Zomia is a rugged swath of Asia that for 2,000 years has remained culturally aloof from the traditional centers of power and the pull of empires. Its inhabitants, Asia’s “hill people,” have earned a reputation for egalitarianism, insurrection, and independence. Up until the second half of the 20th century, many of the societies there remained nonliterate and supported themselves through trade, smuggling, and Iron-Age practices like slash-and-burn agriculture.
Though never seeing itself as a country apart, this distinctive zone has recently begun to gain broader attention. The historian Willem van Schendel of the University of Amsterdam coined the name Zomia in 2002, as a way of challenging the continent’s traditional geographical boundaries. And this fall, the Yale political scientist James Scott has published a book making a far more ambitious argument: Zomia, he says, offers a sort of counter-history of the evolution of human civilization.

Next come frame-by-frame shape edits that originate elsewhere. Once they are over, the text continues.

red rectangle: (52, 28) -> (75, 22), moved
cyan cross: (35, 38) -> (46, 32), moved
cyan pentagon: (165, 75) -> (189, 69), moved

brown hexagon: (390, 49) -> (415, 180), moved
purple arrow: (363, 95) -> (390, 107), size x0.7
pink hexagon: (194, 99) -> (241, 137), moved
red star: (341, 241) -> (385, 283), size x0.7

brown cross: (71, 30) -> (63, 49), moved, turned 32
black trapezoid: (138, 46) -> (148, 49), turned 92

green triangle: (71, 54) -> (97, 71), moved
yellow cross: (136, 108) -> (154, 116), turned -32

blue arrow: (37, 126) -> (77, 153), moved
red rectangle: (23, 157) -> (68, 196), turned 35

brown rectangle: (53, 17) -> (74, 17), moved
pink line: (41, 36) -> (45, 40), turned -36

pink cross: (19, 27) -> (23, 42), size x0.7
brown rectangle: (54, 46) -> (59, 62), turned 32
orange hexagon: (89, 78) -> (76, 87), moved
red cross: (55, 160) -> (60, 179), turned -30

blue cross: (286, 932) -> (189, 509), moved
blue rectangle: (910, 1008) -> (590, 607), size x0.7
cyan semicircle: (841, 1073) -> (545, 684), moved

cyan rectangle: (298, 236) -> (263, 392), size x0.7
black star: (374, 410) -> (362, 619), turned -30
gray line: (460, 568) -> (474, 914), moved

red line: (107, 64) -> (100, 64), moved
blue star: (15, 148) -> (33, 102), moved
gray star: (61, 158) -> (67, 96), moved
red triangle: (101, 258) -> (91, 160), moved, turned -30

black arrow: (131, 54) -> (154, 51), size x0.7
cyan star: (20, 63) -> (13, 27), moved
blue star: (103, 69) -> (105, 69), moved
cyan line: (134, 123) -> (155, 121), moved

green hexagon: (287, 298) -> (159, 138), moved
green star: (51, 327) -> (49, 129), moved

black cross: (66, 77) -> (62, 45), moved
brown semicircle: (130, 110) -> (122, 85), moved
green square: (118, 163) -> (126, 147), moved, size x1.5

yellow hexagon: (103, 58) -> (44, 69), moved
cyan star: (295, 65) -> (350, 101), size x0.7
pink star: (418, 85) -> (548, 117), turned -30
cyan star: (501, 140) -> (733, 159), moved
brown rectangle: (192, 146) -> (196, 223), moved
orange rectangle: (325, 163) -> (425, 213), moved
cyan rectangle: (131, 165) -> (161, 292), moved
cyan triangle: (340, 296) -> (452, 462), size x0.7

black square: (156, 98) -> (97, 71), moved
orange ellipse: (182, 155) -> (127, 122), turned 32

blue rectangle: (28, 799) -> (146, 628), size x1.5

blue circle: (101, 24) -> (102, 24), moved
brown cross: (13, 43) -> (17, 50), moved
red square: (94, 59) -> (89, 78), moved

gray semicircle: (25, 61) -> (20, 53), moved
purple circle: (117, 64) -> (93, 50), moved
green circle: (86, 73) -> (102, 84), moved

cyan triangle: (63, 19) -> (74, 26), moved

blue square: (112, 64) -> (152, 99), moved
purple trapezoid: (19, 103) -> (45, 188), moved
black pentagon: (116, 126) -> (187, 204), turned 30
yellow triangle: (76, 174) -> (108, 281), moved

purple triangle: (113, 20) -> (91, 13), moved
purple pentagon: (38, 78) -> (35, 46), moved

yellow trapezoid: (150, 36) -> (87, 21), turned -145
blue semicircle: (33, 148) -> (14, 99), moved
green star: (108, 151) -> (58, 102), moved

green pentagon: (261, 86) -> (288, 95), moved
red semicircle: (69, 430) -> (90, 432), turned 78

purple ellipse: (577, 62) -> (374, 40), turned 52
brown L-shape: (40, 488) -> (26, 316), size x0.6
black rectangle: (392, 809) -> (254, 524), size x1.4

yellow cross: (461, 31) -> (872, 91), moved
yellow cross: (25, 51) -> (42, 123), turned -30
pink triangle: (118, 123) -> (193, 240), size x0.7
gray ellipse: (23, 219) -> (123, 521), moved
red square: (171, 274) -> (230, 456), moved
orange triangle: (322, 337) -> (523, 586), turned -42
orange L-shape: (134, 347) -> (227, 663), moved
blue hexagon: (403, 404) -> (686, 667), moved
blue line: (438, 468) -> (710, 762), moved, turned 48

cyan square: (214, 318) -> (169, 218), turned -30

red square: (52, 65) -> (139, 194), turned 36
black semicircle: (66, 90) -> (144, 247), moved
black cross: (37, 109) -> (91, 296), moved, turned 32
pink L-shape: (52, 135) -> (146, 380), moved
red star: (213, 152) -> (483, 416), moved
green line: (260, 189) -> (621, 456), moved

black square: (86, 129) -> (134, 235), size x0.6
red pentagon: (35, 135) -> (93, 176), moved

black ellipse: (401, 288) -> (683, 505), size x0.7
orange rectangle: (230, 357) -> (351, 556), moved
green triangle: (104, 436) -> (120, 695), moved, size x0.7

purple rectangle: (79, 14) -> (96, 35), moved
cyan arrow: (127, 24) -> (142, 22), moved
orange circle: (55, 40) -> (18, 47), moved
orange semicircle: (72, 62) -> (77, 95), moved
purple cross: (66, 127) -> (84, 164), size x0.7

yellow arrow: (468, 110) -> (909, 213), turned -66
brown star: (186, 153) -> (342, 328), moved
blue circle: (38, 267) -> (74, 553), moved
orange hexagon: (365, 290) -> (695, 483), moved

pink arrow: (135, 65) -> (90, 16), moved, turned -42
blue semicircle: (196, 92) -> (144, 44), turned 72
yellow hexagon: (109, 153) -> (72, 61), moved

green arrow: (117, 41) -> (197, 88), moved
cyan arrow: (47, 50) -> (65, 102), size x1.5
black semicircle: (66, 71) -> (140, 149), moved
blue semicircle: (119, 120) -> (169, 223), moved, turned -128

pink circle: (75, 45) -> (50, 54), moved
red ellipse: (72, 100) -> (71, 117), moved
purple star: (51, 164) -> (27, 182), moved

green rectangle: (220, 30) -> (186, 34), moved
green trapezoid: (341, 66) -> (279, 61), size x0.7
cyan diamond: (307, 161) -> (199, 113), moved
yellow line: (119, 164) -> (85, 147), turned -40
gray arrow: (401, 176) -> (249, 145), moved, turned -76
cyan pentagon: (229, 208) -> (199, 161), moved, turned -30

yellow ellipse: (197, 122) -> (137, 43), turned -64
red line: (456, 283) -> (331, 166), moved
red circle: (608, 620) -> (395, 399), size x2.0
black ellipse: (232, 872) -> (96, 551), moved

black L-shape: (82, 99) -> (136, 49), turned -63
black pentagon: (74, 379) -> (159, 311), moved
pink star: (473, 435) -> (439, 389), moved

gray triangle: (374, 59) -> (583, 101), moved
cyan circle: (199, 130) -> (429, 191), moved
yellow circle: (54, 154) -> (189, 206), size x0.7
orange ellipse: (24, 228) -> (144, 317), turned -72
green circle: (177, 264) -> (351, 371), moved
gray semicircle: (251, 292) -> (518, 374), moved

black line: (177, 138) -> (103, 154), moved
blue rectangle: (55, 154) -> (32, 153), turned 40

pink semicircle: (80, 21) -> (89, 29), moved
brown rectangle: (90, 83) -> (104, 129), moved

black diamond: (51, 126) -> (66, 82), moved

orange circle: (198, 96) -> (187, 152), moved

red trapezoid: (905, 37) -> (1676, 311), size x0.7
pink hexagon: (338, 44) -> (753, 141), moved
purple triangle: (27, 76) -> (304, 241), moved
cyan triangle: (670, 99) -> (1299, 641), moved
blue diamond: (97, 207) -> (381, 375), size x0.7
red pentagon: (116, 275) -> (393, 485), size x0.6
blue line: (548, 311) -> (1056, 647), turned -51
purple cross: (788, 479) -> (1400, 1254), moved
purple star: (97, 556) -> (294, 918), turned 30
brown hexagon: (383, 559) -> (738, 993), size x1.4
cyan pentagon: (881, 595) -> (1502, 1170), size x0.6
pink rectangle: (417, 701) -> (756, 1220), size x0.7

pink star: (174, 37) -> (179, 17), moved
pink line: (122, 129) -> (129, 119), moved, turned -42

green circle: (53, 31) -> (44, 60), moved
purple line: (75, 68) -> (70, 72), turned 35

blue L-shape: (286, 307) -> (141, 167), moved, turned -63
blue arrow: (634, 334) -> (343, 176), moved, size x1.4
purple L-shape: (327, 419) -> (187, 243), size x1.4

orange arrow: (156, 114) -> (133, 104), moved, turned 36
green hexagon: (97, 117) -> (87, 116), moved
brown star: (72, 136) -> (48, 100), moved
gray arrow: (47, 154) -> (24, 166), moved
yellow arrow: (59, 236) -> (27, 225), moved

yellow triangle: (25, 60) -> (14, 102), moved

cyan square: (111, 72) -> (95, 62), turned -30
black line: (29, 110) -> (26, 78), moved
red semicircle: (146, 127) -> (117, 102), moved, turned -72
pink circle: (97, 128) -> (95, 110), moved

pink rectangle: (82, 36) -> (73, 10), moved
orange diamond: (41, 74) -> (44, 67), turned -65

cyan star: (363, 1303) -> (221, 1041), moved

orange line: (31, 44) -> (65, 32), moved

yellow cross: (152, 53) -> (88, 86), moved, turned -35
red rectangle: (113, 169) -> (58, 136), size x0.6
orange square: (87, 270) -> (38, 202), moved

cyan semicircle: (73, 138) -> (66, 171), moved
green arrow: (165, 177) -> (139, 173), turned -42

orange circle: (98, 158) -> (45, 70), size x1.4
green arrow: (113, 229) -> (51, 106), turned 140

In Zomia’s small societies, with their simple technologies, anti-authoritarian tendencies, and oral cultures, Scott sees not a world forgotten by civilization, but one that has been deliberately constructed to keep the state at arm’s length. Zomia’s history, Scott argues, is a rejection of the mighty lowland states that are seen as defining Asia. He calls Zomia a “shatter zone,” a place where people go to escape the raw deal that complex civilization historically has been for those at the bottom: the coerced labor and conscription into military service, the taxation for wars and pharaonic building projects, the epidemic diseases that came with intensive agriculture and animal husbandry.
What Zomia presents, Scott argues in his book “The Art of Not Being Governed,” is nothing less than a refutation of the traditional narrative of steady civilizational progress, in which human life has improved as societies have grown larger and more complex. Instead, for many people through history, Scott argues, civilized life has been a burden and a menace.